R: Exploratory Data Analysis and Normalization for RNA-Seq data
EDASeq-package
R Documentation
Exploratory Data Analysis and Normalization for RNA-Seq data
Description
Numerical summaries and graphical representations of some key features of the data along with implementations of both within-lane normalization methods for GC content bias and between-lane normalization methods to adjust for sequencing depth and possibly other differences in distribution.
Details
The SeqExpressionSet class is used to store gene-level counts along with sample information. It extends the virtual class eSet. See the help page of the class for details.

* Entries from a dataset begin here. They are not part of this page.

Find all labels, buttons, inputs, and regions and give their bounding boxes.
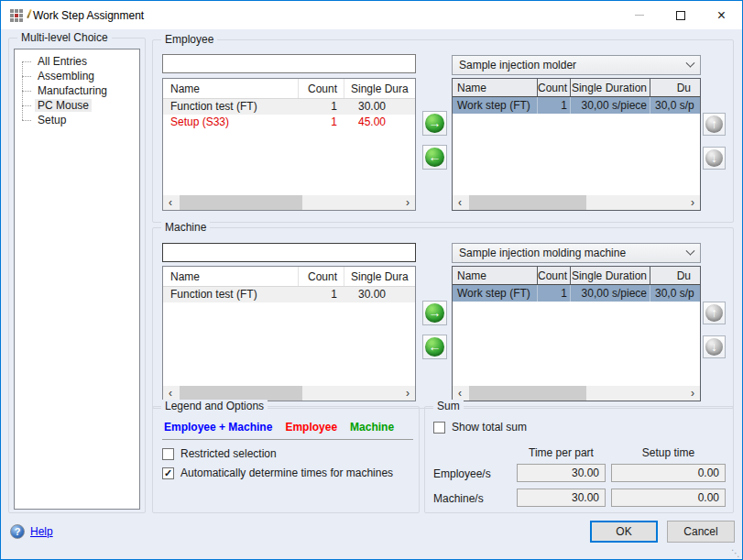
arrow-left-icon: ← [429, 337, 442, 357]
table-header[interactable]: Name Count Single Duration Du [453, 267, 700, 285]
close-button[interactable]: × [701, 1, 742, 29]
arrow-right-icon: → [429, 114, 442, 133]
tree-item-assembling[interactable]: Assembling [15, 69, 139, 83]
show-total-sum-checkbox[interactable]: Show total sum [433, 421, 527, 434]
employee-target-table: Name Count Single Duration Du Work step … [452, 78, 701, 211]
chevron-down-icon [686, 246, 695, 255]
legend: Employee + Machine Employee Machine [164, 421, 394, 434]
arrow-down-icon: ↓ [711, 337, 717, 357]
scroll-right-icon[interactable]: › [400, 386, 415, 401]
employee-move-down-button[interactable]: ↓ [703, 147, 726, 170]
machine-sum-label: Machine/s [433, 492, 484, 505]
tree-item-pc-mouse[interactable]: PC Mouse [15, 98, 139, 113]
resize-grip[interactable]: ⋱ [731, 548, 740, 558]
employee-move-up-button[interactable]: ↑ [703, 113, 726, 136]
machine-target-table: Name Count Single Duration Du Work step … [452, 266, 701, 401]
horizontal-scrollbar[interactable]: ‹ › [163, 386, 415, 401]
maximize-button[interactable] [660, 1, 701, 29]
machine-move-right-button[interactable]: → [422, 301, 447, 325]
machine-target-combo[interactable]: Sample injection molding machine [452, 243, 701, 263]
tree-item-setup[interactable]: Setup [15, 113, 139, 127]
scroll-left-icon[interactable]: ‹ [163, 386, 178, 401]
legend-machine: Machine [350, 421, 394, 434]
minimize-button [618, 1, 660, 29]
table-header[interactable]: Name Count Single Duration Du [453, 79, 700, 97]
scroll-left-icon[interactable]: ‹ [453, 195, 467, 210]
checkbox-label: Show total sum [452, 421, 527, 434]
multi-level-tree[interactable]: All Entries Assembling Manufacturing PC … [14, 49, 140, 510]
arrow-down-icon: ↓ [711, 148, 717, 168]
group-label: Sum [433, 400, 464, 412]
group-label: Multi-level Choice [17, 31, 112, 44]
legend-employee: Employee [285, 421, 337, 434]
multi-level-choice-group: Multi-level Choice All Entries Assemblin… [8, 38, 146, 513]
app-icon [10, 9, 25, 22]
scroll-right-icon[interactable]: › [685, 386, 700, 401]
table-row[interactable]: Function test (FT) 1 30.00 [163, 287, 415, 302]
tree-branch-lines [22, 61, 23, 120]
employee-move-left-button[interactable]: ← [422, 145, 447, 170]
employee-move-right-button[interactable]: → [422, 111, 447, 136]
combo-value: Sample injection molder [459, 59, 576, 71]
machine-time-per-part-field: 30.00 [517, 489, 606, 507]
employee-setup-time-field: 0.00 [611, 464, 726, 482]
horizontal-scrollbar[interactable]: ‹ › [453, 195, 700, 210]
machine-move-left-button[interactable]: ← [422, 335, 447, 359]
checkbox-label: Automatically determine times for machin… [180, 467, 393, 479]
table-row[interactable]: Function test (FT) 1 30.00 [163, 99, 415, 115]
tree-item-manufacturing[interactable]: Manufacturing [15, 83, 139, 98]
ok-button[interactable]: OK [590, 521, 658, 543]
table-row[interactable]: Work step (FT) 1 30,00 s/piece 30,0 s/p [453, 285, 700, 302]
employee-target-combo[interactable]: Sample injection molder [452, 55, 701, 75]
legend-divider [162, 439, 413, 440]
table-header[interactable]: Name Count Single Dura [163, 79, 415, 99]
checkbox-label: Restricted selection [180, 447, 277, 460]
pen-icon [27, 8, 32, 17]
machine-move-down-button[interactable]: ↓ [703, 335, 726, 358]
table-row[interactable]: Setup (S33) 1 45.00 [163, 115, 415, 130]
arrow-up-icon: ↑ [711, 115, 717, 134]
close-icon: × [717, 8, 726, 23]
chevron-down-icon [686, 58, 695, 67]
tree-item-all-entries[interactable]: All Entries [15, 54, 139, 69]
machine-source-table: Name Count Single Dura Function test (FT… [162, 266, 416, 401]
auto-determine-times-checkbox[interactable]: ✓ Automatically determine times for mach… [162, 467, 393, 479]
checkbox[interactable] [433, 422, 445, 434]
employee-source-table: Name Count Single Dura Function test (FT… [162, 78, 416, 211]
scroll-left-icon[interactable]: ‹ [163, 195, 178, 210]
horizontal-scrollbar[interactable]: ‹ › [163, 195, 415, 210]
horizontal-scrollbar[interactable]: ‹ › [453, 386, 700, 401]
employee-filter-input[interactable] [162, 54, 416, 73]
help-link[interactable]: Help [30, 525, 53, 538]
combo-value: Sample injection molding machine [459, 247, 626, 259]
group-label: Employee [161, 33, 217, 46]
scrollbar-thumb[interactable] [469, 195, 586, 210]
machine-move-up-button[interactable]: ↑ [703, 302, 726, 324]
window-title: Work Step Assignment [33, 9, 144, 22]
scroll-left-icon[interactable]: ‹ [453, 386, 467, 401]
table-header[interactable]: Name Count Single Dura [163, 267, 415, 287]
work-step-assignment-dialog: Work Step Assignment × Multi-level Choic… [0, 0, 743, 560]
table-row[interactable]: Work step (FT) 1 30,00 s/piece 30,0 s/p [453, 97, 700, 114]
group-label: Legend and Options [161, 400, 268, 412]
legend-employee-machine: Employee + Machine [164, 421, 272, 434]
cancel-button[interactable]: Cancel [667, 521, 735, 543]
maximize-icon [676, 11, 685, 20]
employee-sum-label: Employee/s [433, 467, 491, 480]
help-icon[interactable]: ? [10, 524, 25, 539]
scrollbar-thumb[interactable] [469, 386, 586, 401]
restricted-selection-checkbox[interactable]: Restricted selection [162, 447, 277, 460]
checkbox[interactable] [162, 448, 174, 460]
group-label: Machine [161, 221, 210, 234]
checkbox[interactable]: ✓ [162, 467, 174, 479]
title-bar: Work Step Assignment × [1, 1, 742, 29]
scrollbar-thumb[interactable] [180, 386, 302, 401]
scroll-right-icon[interactable]: › [685, 195, 700, 210]
scrollbar-thumb[interactable] [180, 195, 302, 210]
minimize-icon [635, 15, 644, 16]
arrow-up-icon: ↑ [711, 303, 717, 323]
machine-filter-input[interactable] [162, 243, 416, 262]
time-per-part-header: Time per part [517, 446, 606, 459]
scroll-right-icon[interactable]: › [400, 195, 415, 210]
arrow-left-icon: ← [429, 148, 442, 167]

"Read-level" information is managed via the FastqFileList and BamFileList classes of Rsamtools.
Most used graphic tools for the FastqFileList and BamFileList objects are: 'barplot', 'plotQuality', 'plotNtFrequency'. For SeqExpressionSet objects are: 'biasPlot', 'meanVarPlot', 'MDPlot'.
To perform gene-level normalization use the functions 'withinLaneNormalization' and 'betweenLaneNormalization'.
An 'As' method exists to coerce SeqExpressionSet objects to CountDataSet objects (DESeq package).
See the package vignette for a typical Exploratory Data Analysis example.
Author(s)
Davide Risso and Sandrine Dudoit.
Maintainer: Davide Risso <risso.davide@gmail.com>
References
J. H. Bullard, E. A. Purdom, K. D. Hansen and S. Dudoit (2010). Evaluation of statistical methods for normalization and differential expression in mRNA-Seq experiments. BMC Bioinformatics Vol. 11, Article 94.
D. Risso, K. Schwartz, G. Sherlock and S. Dudoit (2011). GC-Content Normalization for RNA-Seq Data. Technical Report No. 291, Division of Biostatistics, University of California, Berkeley, Berkeley, CA.